Soon enough, the Yankees will welcome back a veritable All-Star team from the injured list. The returns of Luis Severino, Dellin Betances, and Giancarlo Stanton will capture the headlines, and rightfully so.
One return, however, seems to have gone overlooked. Jonathan Loaisiga, who currently ranks as the Yankees’ sixth-best prospect by MLB Pipeline, rejoined the team on August 13. Understandably, Loaisiga isn’t as seasoned as the other returning players mentioned, and he did get reassigned into the bullpen. There are still plenty of reasons to be excited about the 24-year-old, though.
For example, the Yankees have an aptitude for taking former starters and giving them new life in the bullpen. Like Betances and Chad Green before him, Loaisiga has the potential to become another great arm in the Yankees’ fearsome bullpen. Not only does he have the talent, but Loaisiga has the same profile as many of the Yankees’ relievers as well, combining a high-velocity fastball with a productive off-speed pitch.
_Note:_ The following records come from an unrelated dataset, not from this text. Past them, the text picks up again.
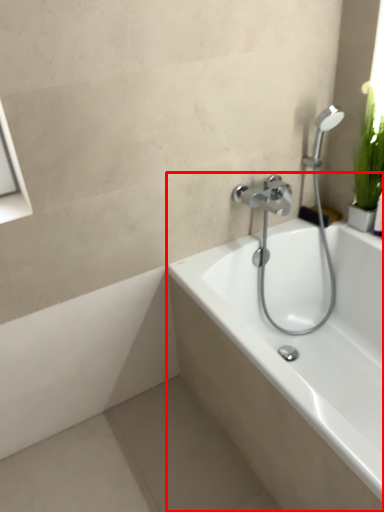 Question: From the image's perspective, what is the correct spatial positioning of bathtub (annotated by the red box) in reference to plumbing fixture?

Choices:
 (A) below
 (B) above

Answer: (A) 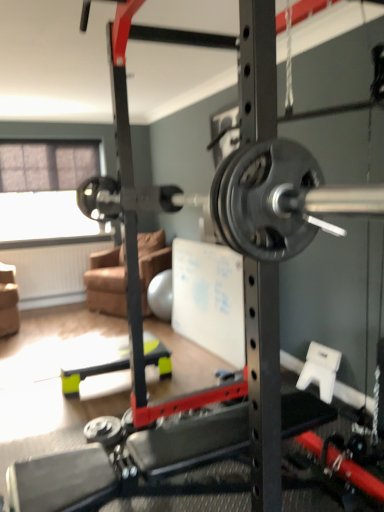 Question: Is brown fabric couch at center shorter than transparent fabric at left?

Choices:
 (A) no
 (B) yes

Answer: (B)

Question: From the image's perspective, is brown fabric couch at center beneath transparent fabric at left?

Choices:
 (A) yes
 (B) no

Answer: (A)

Question: Can you confirm if brown fabric couch at center is taller than transparent fabric at left?

Choices:
 (A) yes
 (B) no

Answer: (B)

Question: Does brown fabric couch at center have a greater width compared to transparent fabric at left?

Choices:
 (A) no
 (B) yes

Answer: (B)

Question: Is the position of brown fabric couch at center more distant than that of transparent fabric at left?

Choices:
 (A) yes
 (B) no

Answer: (B)

Question: From a real-world perspective, is brown fabric couch at center located beneath transparent fabric at left?

Choices:
 (A) yes
 (B) no

Answer: (A)

Question: Is transparent fabric at left wider than brown fabric couch at center?

Choices:
 (A) yes
 (B) no

Answer: (B)

Question: Are transparent fabric at left and brown fabric couch at center located far from each other?

Choices:
 (A) yes
 (B) no

Answer: (B)

Question: Is brown fabric couch at center located within transparent fabric at left?

Choices:
 (A) no
 (B) yes

Answer: (A)

Question: Is transparent fabric at left smaller than brown fabric couch at center?

Choices:
 (A) yes
 (B) no

Answer: (A)

Question: Does transparent fabric at left have a greater height compared to brown fabric couch at center?

Choices:
 (A) no
 (B) yes

Answer: (B)

Question: From the image's perspective, is transparent fabric at left under brown fabric couch at center?

Choices:
 (A) no
 (B) yes

Answer: (A)

Question: Which is correct: brown fabric couch at center is inside transparent fabric at left, or outside of it?

Choices:
 (A) outside
 (B) inside

Answer: (A) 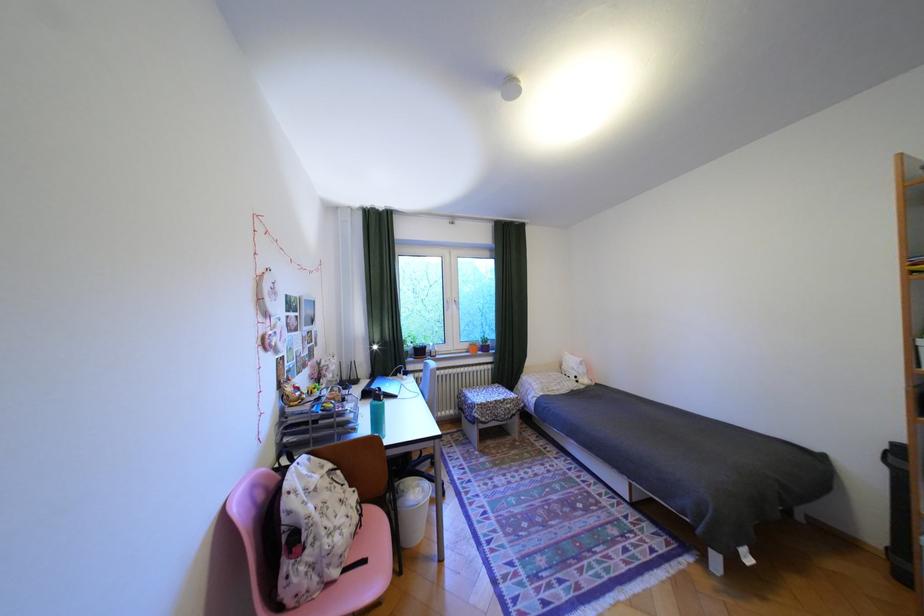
When thinking about Yankees pitchers featuring a hard fastball combined with a devastating curveball, the first few names that might pop into your mind are Domingo German and Betances. Furthermore, not only do German and Loaisiga have the same arsenal, but their pitch usage is incredibly similar. Both use their fastballs about half the time and their curveball about a third of the time.
Those two pitchers make good company for Loaisiga. Whether the 24-year-old chooses to take some tips from them or not, his curveball isn’t too far behind theirs. Both Betances and German’s curveballs produce a whiff percentage slightly over 45%, while Loaisiga has been able to hover around 40% over the past two seasons. Hitters haven’t had much success when hitting curveballs off Betances and German either, creating xBA marks under .200. Loaisiga wasn’t able to do so during last season, but in 2019 he has been up to the task. The pitch has a high spin rate, over 2600 rpm, and averaging about 84 mph.
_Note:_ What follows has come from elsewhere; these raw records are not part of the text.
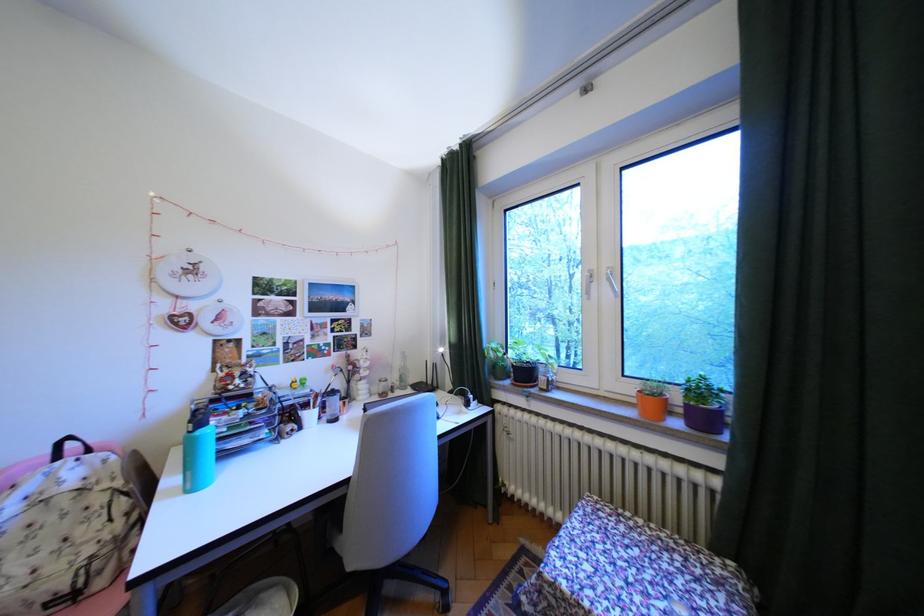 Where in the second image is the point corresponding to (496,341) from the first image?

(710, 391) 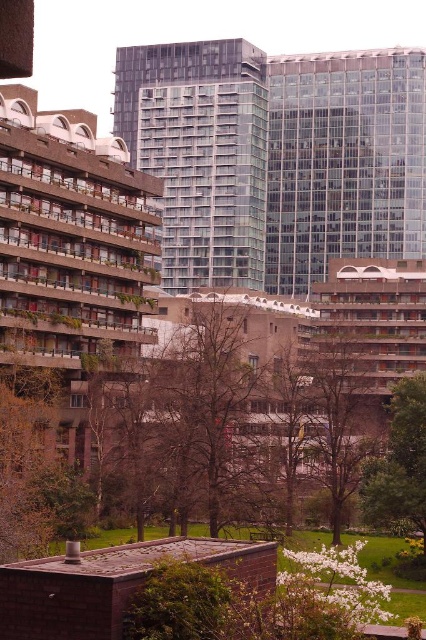 Is point (368, 97) farther from camera compared to point (414, 406)?

That is True.

Between glassy modern building at center and green leafy tree at lower right, which one has more height?

glassy modern building at center

Locate an element on the screen. glassy modern building at center is located at coordinates (276, 157).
For Loaisiga it isn’t all about his curveball of course, the fastball is just as important to his success. Since making his first appearance after returning from the injured list, Loaisiga has been able to throw his fastball at an average of 97.3 mph. What’s interesting is that not only is this velocity faster than his average from last season (95.9 mph), but it’s faster than his average from earlier in the season (96 mph) as well.
This possibly shows two promising points for the Yankees. First, Loaisiga may have already taken to transitioning to the bullpen, throwing harder because he doesn’t have to throw as many pitches. Secondly, this could signal he is back to full strength.
Come the postseason, Aaron Boone will likely deploy his relief staff early and often. Carrying a three-man bench will result in a nine-man bullpen, while a four-man bench would force eight. Loaisiga may not crack many roster predictions, but he might be able to sneak in; injuries to Jonathan Holder and Stephen Tarpley have opened up the possibility. It might be a long shot, but if Loaisiga is able to impress like he has before, he just may get a chance to pitch in October.
Plenty of relievers have left the Yankees to later flourish in other organizations. Shane Green, Kirby Yates, and most recently Giovanny Gallegos come to mind. Hitters like Didi Gregorius and Luke Voit have been the results of these trades so their isn’t any reason to regret these departures, but the Yankees have a knack for building relievers. They know a good arm when they see one. Like Betances and Green before him, Loaisiga’s talent could take off in the bullpen. For the Yankees, that kind of production is worth a try.